A slow, diurnal dread is just as unnerving as it is riveting in the new horror feature from Ari Aster who surprised many last year with his jolting, harrowing Hereditary.
His not so narratively marvelous and Midsommar isn’t a sequel or a rejiggering of an earlier success though some iconography from the aforementioned Toni Collette starrer may be familiar. An ambiguity appears to permeate Aster’s plotting which is predicated on the explicit as well as folklore. A certain circle of fear may well have a waking nightmarish effect on those unable to shake off recurring foreboding forecasts.
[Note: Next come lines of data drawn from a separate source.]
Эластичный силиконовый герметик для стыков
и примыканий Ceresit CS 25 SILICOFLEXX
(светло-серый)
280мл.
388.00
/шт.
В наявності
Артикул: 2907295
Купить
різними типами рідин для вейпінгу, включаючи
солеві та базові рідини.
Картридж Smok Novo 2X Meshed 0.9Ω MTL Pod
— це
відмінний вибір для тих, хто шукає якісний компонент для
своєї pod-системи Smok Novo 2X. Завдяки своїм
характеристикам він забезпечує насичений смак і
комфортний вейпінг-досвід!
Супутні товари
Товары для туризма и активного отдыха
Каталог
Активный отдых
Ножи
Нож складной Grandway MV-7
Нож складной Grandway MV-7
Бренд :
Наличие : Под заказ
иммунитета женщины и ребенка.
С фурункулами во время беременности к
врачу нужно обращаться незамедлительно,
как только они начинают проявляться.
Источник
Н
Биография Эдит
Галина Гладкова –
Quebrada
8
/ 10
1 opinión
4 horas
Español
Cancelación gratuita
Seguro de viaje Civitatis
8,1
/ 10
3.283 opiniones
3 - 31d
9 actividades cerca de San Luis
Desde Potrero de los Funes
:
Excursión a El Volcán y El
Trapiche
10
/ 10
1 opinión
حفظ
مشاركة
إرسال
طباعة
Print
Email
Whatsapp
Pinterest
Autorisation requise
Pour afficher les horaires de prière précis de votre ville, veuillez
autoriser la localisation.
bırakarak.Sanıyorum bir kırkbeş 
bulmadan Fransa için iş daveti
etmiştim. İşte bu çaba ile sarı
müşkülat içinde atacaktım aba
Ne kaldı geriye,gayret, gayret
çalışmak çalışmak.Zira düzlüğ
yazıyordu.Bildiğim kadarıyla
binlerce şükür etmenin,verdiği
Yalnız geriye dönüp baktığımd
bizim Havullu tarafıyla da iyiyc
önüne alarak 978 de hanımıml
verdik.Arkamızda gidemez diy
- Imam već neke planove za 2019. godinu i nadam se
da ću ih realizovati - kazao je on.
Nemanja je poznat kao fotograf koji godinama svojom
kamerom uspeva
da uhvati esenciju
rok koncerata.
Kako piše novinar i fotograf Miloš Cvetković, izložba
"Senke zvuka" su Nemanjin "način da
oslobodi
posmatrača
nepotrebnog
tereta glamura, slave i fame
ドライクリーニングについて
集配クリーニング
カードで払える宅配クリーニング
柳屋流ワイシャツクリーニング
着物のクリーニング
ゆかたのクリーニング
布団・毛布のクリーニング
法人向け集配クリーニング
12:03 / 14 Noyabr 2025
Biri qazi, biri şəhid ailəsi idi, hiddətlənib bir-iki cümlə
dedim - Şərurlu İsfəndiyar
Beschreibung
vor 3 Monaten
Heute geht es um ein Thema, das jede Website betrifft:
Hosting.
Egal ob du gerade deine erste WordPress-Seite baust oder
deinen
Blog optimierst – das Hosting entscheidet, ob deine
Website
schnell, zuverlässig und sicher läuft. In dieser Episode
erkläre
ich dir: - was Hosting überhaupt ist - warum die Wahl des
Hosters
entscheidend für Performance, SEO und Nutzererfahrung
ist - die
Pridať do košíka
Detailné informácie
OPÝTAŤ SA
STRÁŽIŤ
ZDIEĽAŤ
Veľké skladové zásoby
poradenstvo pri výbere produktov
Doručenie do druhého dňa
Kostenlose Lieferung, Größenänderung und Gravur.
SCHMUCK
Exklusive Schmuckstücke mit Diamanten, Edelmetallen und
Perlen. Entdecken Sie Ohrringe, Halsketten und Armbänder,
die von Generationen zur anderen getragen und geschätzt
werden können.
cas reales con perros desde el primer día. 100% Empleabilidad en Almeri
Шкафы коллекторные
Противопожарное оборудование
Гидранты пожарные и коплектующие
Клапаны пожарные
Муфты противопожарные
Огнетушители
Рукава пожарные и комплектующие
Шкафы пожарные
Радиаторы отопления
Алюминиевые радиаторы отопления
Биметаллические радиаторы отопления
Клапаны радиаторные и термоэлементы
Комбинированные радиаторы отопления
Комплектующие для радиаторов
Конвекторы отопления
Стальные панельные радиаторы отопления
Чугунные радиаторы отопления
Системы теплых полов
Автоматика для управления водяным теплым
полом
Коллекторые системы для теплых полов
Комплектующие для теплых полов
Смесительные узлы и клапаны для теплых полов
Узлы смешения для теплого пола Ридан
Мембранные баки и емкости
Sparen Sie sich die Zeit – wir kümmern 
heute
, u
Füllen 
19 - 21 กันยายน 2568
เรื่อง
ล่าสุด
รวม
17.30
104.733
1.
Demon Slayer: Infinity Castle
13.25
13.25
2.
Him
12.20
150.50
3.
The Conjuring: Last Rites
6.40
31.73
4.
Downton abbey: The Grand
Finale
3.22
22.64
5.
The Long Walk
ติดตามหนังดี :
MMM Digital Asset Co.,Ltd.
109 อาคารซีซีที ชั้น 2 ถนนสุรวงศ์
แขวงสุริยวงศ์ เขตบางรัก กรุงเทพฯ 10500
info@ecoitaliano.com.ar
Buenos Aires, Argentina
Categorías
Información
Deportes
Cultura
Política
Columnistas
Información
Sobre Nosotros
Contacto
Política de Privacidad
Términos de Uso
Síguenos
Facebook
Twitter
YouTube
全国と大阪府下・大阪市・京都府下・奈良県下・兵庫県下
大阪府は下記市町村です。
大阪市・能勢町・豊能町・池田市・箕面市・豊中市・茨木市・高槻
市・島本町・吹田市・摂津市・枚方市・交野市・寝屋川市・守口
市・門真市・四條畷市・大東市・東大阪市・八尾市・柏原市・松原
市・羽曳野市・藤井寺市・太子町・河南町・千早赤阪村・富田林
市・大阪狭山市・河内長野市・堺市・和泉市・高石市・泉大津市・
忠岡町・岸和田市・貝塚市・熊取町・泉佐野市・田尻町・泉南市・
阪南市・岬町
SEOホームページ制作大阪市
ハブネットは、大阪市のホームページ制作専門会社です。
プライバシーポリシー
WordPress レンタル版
It would seem that college chums traveling through Sweden to a home commune (community) during a mid-summer festival happening once every ninety years is just another excursion even with a fraught Dani (Florence Pugh of Fighting With My Family, Lady Macbeth) delivering much emotion in the opening reel hesitantly in tow. Her beau Christian (Jack Reynor of Sing Street) really hasn’t been there for her and has been looking to move on from her. More so, his fellow blokes Josh and Mark (William Jackson Harper, Will Poulter) have wanted it to happen for a while.
The tantalizing invitation is at the behest of fellow local bro Pelle (Vilhelm Blomgren), but once at the secluded colony the visitors are in for what can truly be more than a petrifying experience (as the camera does a flip to what can be at least as weird as ingesting psychedelic mushrooms) in using tragedy to springboard into an occult havoc that bares more than what one might care to witness. A twisting departure could very well be preset in an ambitiously unhurried cinematic swing that may not be as empathetic as interpretative as well as lacking an intriguing burrowing of trenchant suppositions.
Still, the conflict in Midsommar is hardly sabotaged with an able Aster generating an intensity, often of the iniquitous variety that supersedes his ability this time to creatively let his material flow with resonance into inexorable calamity. Even with a radical shift and a late cogent affirmation lurking near the maypole. Those suggesting Pugh may be the next Kate Winslet may not be far off given her processing of Dani through despair and subjugation, truly the compelling emotional fulcrum. And, for the many reactions that may surface from Aster’s sophomore outing you can look to instances of shameless senselessness and a contemptible Christian for more sustained wit than expected. In this uncanny train wreck of trepidation from illumination.